Dejó el coche y bajó con la esperanza de encontrar a alguien a quien preguntar. No fue necesario, apenas a unos metros vio el cartel de Pensión Juan. Cogió el maletín y se dirigió a ella después de cerrar el coche.

- Son cincuenta euros la noche, señor – dijo un hombre poco aseado y menos educado

A Carlos se le pusieron los ojos cuadrados. Sin duda abusaba de su situación. A saber dónde estaría el próximo pueblo, y sin duda aquella era la única pensión. Pero vamos, cincuenta euros por dormir en aquel antro era una atraco a mano armada.

Resignado echó mano de la cartera. Se quedó pálido al comprobar que no estaba en su bolsillo habitual. Buscó en los demás, pero nada. ¿Dónde se la habría dejado? Rebuscó en los bolsillos del pantalón, siempre llevaba algo. Ante todo era precavido. Sacó unos billetes y unas cuantas monedas.

- Aquí sólo hay cuarenta y seis euros, señor – volvió a mascullar el hombre.

Como suponía, aquel tipo no pensaba bajar su precio ni un céntimo. ¿Prefería perder un cliente?. Estaba claro que sí.

Carlos volvió a su coche y condujo hacia la salida del pueblo.
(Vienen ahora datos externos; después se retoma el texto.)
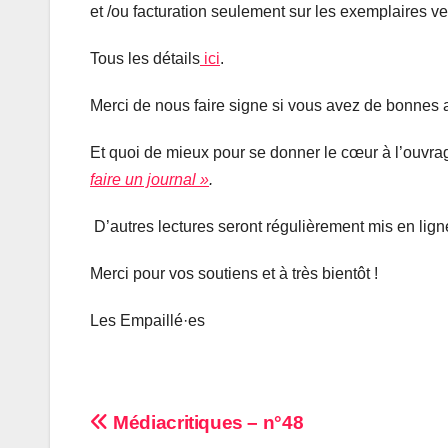
et /ou facturation seulement sur les exemplaires v
Tous les détails
ici
.
Merci de nous faire signe si vous avez de bonnes
Et quoi de mieux pour se donner le cœur à l’ouvrage
faire un journal »
.
D’autres lectures seront régulièrement mis en ligne 
Merci pour vos soutiens et à très bientôt !
Les Empaillé·es
Navigation
Médiacritiques – n°48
Tendría que llegar al siguiente. Maldijo su despiste, al estúpido dueño de la pensión, a la zorra de su mujer, y a la vida en general. Tan irritado iba que a punto estuvo de atropellar al chiquillo que de repente se cruzó en la carretera impidiéndole continuar.
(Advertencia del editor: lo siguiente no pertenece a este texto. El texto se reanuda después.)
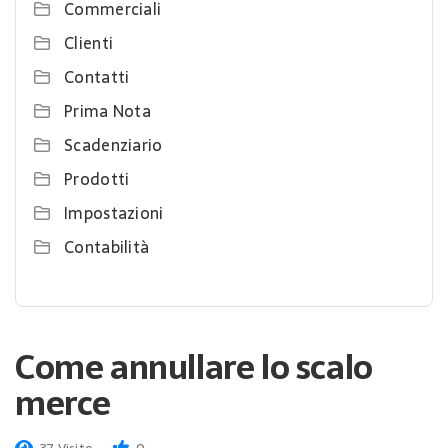
Commerciali
Clienti
Contatti
Prima Nota
Scadenziario
Prodotti
Impostazioni
Contabilità
Come annullare lo scalo
merce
Unos segundos después ambos se dirigían a las afueras del pueblo en el coche.

- El señor Juan es un ladrón. Cobra lo que quiere a los que pasan por aquí. Para mí y para mi madre es genial. Mi padre murió y tenemos una granja. Yo le ayudo pero tiene demasiado trabajo así que ya que nuestra casa es muy grande, a los que el señor Juan pierde, nosotros ganamos.

Aquel crío era fantástico. En apenas diez minutos había conseguido que Carlos se olvidase de todo y riese a carcajadas con sus ocurrencias. Después de todo equivocarse de autopista, saltarse el pueblo anterior y olvidar la cartera en quién sabía dónde había sido una bendición.


¿Existen las casualidades? ¿Es el destino el que guía nuestras vidas por caminos insospechados? Carlos no tenía ni idea de todo eso, y no le importaba, pero cuando Ana Lucía apareció en la puerta de la granja sonriente, con las manos llenas de harina y su hijo saltó del coche a su encuentro, Carlos supo que su camino había terminado.